Das ganze ist jetzt 14 Monate her, und ich halte schon wieder nach einem 24" Ausschau...


----------



## Banglabagh75 (15. August 2013)

Lars77 schrieb:


> Über eine längere Sattelstütze habe ich natürlich auch nachgedacht. Da das 20" aber bereits im Keller stand, war es naheliegend, erstmal das zu probieren. Und siehe da, es passte perfekt. Die großen Räder rollen viel besser über Unebenheiten, bieten mehr Fahrstabiliät, und dank Schaltung verlieren auch Berge ihren Schrecken. Hab mich anschließend nur gefragt, warum ich die Idee nicht schon früher hatte...
> 
> Das ganze ist jetzt 14 Monate her, und ich halte schon wieder nach einem 24" Ausschau...



Dein Kind war ja damals schon größer, da passte das 20er halt eher bzw. sofort. Wie auch immer:

Letztendlich ist das ja auch ne typische Forenproblematik: Man kennt die meisten Leute net und vor allem, man kennt deren spezifische Voraussetzungen net: Der eine ist Schrauber und kann alles basteln, der andere hat zwei linke Hände und kann nur Fertigware abnehmen, der eine hat wirklich gar keine Kohle, der andere gibt Unsummen für Fahrräder aus, und eben bei uns hier im Kinderbereich:
Der eine fährt weite Touren oder viel Berge (braucht ne Schaltung, große Räder, usw.), der andere tüftelt lieber die ganze Zeit am optimalen Kinderradl rum und das betreffende Kind fährt damit nur spaßeshalber immer um den Häuserblock rum, usw.

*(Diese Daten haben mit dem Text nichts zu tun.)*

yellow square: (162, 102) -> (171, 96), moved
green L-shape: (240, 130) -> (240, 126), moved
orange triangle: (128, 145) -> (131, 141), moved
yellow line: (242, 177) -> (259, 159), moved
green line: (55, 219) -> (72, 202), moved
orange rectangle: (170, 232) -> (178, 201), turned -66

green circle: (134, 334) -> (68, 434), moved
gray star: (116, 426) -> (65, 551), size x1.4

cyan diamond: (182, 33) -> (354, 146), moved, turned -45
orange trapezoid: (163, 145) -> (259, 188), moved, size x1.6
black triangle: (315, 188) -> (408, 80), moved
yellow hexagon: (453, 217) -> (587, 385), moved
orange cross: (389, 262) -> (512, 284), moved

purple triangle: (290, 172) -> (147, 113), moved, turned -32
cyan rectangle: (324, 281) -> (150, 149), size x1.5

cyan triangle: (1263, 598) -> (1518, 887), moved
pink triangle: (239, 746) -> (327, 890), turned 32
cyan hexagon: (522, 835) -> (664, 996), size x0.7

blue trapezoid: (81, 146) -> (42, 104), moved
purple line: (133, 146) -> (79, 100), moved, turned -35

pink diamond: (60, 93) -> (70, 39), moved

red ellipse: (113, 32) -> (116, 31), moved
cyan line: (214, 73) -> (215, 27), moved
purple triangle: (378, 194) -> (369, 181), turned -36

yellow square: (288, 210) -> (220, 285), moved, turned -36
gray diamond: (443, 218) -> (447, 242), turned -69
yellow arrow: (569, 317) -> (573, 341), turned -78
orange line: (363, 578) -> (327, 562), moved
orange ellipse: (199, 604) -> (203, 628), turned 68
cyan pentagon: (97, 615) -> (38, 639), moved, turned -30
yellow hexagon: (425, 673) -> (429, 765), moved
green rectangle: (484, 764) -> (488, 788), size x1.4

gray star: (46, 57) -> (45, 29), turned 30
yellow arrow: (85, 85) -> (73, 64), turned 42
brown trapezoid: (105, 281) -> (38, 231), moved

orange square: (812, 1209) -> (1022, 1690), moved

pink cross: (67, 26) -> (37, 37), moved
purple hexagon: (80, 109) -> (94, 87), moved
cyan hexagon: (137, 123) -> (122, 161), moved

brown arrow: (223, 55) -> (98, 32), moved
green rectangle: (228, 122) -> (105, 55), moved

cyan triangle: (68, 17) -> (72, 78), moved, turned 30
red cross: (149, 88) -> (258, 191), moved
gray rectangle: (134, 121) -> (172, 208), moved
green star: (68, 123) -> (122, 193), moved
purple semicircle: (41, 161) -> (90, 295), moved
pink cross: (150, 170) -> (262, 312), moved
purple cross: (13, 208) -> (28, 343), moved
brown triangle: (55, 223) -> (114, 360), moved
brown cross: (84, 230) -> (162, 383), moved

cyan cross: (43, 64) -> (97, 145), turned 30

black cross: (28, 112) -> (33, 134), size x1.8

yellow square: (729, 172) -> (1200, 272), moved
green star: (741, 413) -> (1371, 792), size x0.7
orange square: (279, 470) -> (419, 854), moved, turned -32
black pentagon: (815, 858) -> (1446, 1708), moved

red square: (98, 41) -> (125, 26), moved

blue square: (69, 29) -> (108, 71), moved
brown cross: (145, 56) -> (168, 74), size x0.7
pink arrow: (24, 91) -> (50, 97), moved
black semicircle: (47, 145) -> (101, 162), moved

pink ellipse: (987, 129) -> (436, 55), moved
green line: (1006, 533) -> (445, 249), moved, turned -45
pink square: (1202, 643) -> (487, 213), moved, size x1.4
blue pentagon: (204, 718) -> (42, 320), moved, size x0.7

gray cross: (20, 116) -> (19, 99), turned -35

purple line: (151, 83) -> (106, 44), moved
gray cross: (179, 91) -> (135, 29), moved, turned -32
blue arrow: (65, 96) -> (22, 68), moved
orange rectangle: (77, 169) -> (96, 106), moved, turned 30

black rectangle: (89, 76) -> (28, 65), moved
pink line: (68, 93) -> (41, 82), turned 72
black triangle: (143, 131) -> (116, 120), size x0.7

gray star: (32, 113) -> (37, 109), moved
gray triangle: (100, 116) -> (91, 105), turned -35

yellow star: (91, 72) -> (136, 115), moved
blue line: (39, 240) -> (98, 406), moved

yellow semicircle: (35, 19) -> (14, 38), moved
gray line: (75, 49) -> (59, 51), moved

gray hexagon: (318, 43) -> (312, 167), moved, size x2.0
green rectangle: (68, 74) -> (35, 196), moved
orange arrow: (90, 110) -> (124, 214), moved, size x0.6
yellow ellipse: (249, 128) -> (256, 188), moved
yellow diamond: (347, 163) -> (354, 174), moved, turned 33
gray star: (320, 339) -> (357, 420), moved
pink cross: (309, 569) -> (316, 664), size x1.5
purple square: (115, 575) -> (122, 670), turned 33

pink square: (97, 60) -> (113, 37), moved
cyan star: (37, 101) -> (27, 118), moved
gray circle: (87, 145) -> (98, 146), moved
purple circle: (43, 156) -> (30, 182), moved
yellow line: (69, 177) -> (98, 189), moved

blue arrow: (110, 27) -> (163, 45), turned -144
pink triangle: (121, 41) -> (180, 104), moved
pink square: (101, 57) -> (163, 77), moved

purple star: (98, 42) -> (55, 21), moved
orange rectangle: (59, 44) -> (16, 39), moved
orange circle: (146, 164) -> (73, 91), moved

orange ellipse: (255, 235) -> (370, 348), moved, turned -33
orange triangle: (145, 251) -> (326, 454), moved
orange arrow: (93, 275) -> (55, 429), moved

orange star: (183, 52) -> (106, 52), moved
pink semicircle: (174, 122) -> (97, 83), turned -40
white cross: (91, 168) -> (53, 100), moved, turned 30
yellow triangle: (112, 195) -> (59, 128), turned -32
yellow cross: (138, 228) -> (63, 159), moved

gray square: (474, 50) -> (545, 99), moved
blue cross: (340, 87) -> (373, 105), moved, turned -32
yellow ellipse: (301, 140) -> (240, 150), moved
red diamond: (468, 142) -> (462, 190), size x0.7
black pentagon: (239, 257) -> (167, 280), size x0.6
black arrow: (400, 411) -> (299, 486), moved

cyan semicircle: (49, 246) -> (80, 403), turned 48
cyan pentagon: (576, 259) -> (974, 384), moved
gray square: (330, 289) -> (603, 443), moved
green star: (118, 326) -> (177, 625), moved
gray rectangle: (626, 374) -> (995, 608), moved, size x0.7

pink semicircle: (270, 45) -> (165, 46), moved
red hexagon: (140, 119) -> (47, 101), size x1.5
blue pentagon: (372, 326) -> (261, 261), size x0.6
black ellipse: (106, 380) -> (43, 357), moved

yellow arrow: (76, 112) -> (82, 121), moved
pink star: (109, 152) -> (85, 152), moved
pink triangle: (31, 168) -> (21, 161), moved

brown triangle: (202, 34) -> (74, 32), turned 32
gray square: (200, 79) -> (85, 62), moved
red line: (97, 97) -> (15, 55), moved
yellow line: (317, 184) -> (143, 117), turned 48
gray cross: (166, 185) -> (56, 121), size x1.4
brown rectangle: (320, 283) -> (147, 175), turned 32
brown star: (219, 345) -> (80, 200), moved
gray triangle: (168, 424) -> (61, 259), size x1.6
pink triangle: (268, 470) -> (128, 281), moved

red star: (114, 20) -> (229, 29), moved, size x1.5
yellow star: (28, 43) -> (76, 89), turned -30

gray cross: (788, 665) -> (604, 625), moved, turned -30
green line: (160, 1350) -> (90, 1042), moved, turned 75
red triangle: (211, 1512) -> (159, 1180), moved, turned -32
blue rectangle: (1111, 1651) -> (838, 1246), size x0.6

Und dann kommt es eben, dass man beim Thread-Beantworten in ne Richtung rennt, die mit der Problematik/Fragestellung des Threaderstellers kaum zusammenpasst.

Na wie auch immer, Meinungen gab´s zum 20" Cube hier viele versch. Für und Wider, jedenfalls ist der Threadersteller glücklich und sein Kind sowieso, ist ja wirklich ein tolles Rad, spätestens wenn´s ihm dann im nächsten Frühjahr richtig passen wird...


----------



## Schwabe2626 (15. August 2013)

Banglabagh75 schrieb:


> Dein Kind war ja damals schon größer, da passte das 20er halt eher bzw. sofort. Wie auch immer:
> 
> Letztendlich ist das ja auch ne typische Forenproblematik: Man kennt die meisten Leute net und vor allem, man kennt deren spezifische Voraussetzungen net: Der eine ist Schrauber und kann alles basteln, der andere hat zwei linke Hände und kann nur Fertigware abnehmen, der eine hat wirklich gar keine Kohle, der andere gibt Unsummen für Fahrräder aus, und eben bei uns hier im Kinderbereich:
> Der eine fährt weite Touren oder viel Berge (braucht ne Schaltung, große Räder, usw.), der andere tüftelt lieber die ganze Zeit am optimalen Kinderradl rum und das betreffende Kind fährt damit nur spaßeshalber immer um den Häuserblock rum, usw.
> ...



joop der Threadersteller ist glücklich

Nochmals vielen Dank für Eure Unterstützung


----------



## michfisch (16. August 2013)

Hi,
weit gefehlt! es gibt bei 20" Rahmen unterschiede. Habe ich selbst erfahren/erkauft. Meine Tochter hatte ein Team 200, da paßte in den Hinterbau kein 2.1er Reifen rein. Hatte durch zufall noch ein Team 20" gekauft und festgestellt, das da der Hinterbau 7cm länger war mit Ständeraufnahme, den hatte das kurze nicht.
Es gibt also verschiedene Längen!!!
Gruss M



Schwabe2626 schrieb:


> gibt nur eine Größe


----------



## ilfer (26. August 2013)

Hallo zusammen,
Ich bin grade leicht schockiert, dass meine Kinder so frühreif sind...:
Sohn 1 hat zum 4ten Geburtstag ein 16 Zoll GHOST bekommen. Kurz nach dem 5ten Geburtstag fährt er jetzt aktuell ein 20 Zoll Steppenwolf Little Wolf und kommt prima zurecht. Seit ein paar Tagen klappt es sogar mit dem Schalten.
Sein Bruder wird in zwei Wochen 4 und hat eigentlich seit Mai auch ein 16 Zoll Ghost. Weil er sich damit auf Radtouren aber immer halb tot strampelt, hat er vor kurzem mal das Steppenwolf ausprobiert. Klappte auf Anhieb erstaunlich gut. Wir haben ihm jetzt ein 20 Zoll FELT gebraucht gekauft und er will auf seinem kleinen Ghost schon gar nicht mehr fahren... Bremsen klappt auch einwandfrei, vom Rücktritt hat er sich schnell entwöhnt.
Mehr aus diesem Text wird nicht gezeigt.